Zurich, 29 May 2015 – Facing a pro-Palestinian demonstration of some 150 outside the FIFA Congress Hall in Zurich, the Simon Wiesenthal Centre was the only Jewish organization to present a counter-protest.
Supported by a few Christian friends of Israel, we sang Hatikva and “Am Israel Chaï.” The pro-Palestinians lunged forward, smashing my IPAD screen. Glass may crack but our position was unassailable.
The police ran between us, snatching our handkerchief-size Israeli pennants and fining an evangelical lady for wearing a tiny Star of David necklace.
We few Zionists were, apparently, the “provocateurs,” while, to background screams of “Zionism is Racism,” “Apartheid Israel,” the worlds‘ television cameras focussed on “Blattergate,” oblivious to the genocidal display behind them of terrorist wannabes.
The several associations combating racism in football – with which we have cooperated for years – sat out this new threshold of antisemitism in football.
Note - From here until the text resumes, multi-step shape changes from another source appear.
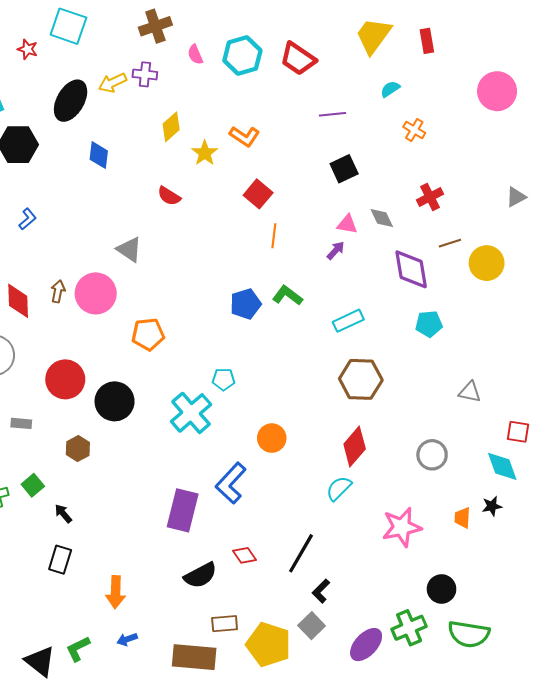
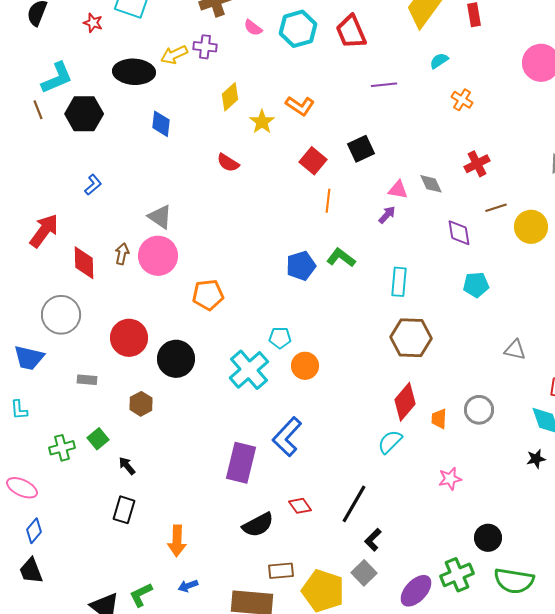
pink semicircle: (195, 54) -> (253, 28), turned -30
red trapezoid: (298, 59) -> (351, 32), turned 33
black ellipse: (71, 101) -> (134, 72), turned 63
black square: (344, 169) -> (361, 149), moved
gray triangle: (129, 249) -> (160, 217), moved
purple diamond: (411, 269) -> (459, 233), size x0.7
cyan rectangle: (348, 321) -> (399, 282), turned -60
orange circle: (272, 438) -> (305, 366), moved
orange trapezoid: (462, 518) -> (439, 419), moved
pink star: (402, 527) -> (450, 479), size x0.6

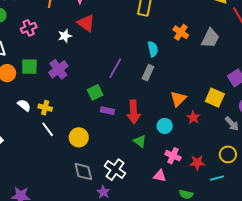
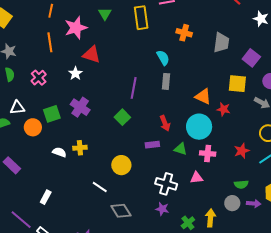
gray trapezoid: (210, 38) -> (221, 43), moved
orange triangle: (178, 99) -> (203, 96), turned -30
purple rectangle: (107, 111) -> (152, 145), moved
red arrow: (134, 112) -> (165, 123), size x0.7
cyan circle: (165, 126) -> (199, 127), size x1.6
white line: (48, 129) -> (100, 187), moved
pink cross: (173, 156) -> (208, 154), moved
gray diamond: (83, 172) -> (121, 211), moved
pink triangle: (160, 176) -> (197, 178), moved

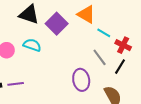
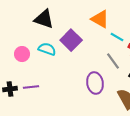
purple square: (57, 24) -> (71, 40), moved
I felt as safe at FIFA as if I were sitting on the terraces of a recent Netherlands match to the cries of “Hamas, Hamas, Jews to the gas!”
Luckily, the Wiesenthal Centre, as a human rights agency, was spontaneously invited by Solidar – the Swiss international workers‘ rights lobby – to join their demonstration against Qatar’s abuse of foreign labour (photo: Samuels on right of podium).
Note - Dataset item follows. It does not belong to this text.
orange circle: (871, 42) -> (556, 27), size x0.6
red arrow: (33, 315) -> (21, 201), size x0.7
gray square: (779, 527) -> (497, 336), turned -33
For the 209 Football Association delegates inside the Congress Hall, “Blattergate” and Palestinian mayhem were to take their course. At one moment, however, the turmoil outside invaded the proceedings as two screaming women rioters unfurled a Palestinian banner.
Finally, the law went after real “provocateurs,” politely escorting them to the exit.
The Palestinians may have withdrawn their demand for a vote to suspend Israel. This was a face-saving gesture as so many countries feared that such a vote would be a dangerous precedent for themselves.
At the end of the day, the hanging question remained: whether FIFA stood for “Football International Felony Association” or “Federation International for Football Antisemitism.” Either way, football has been tainted and now requires a root-canal treatment against both Mafia and racism.
Shimon Samuels is Director for International Relations of the Simon Wiesenthal Centre.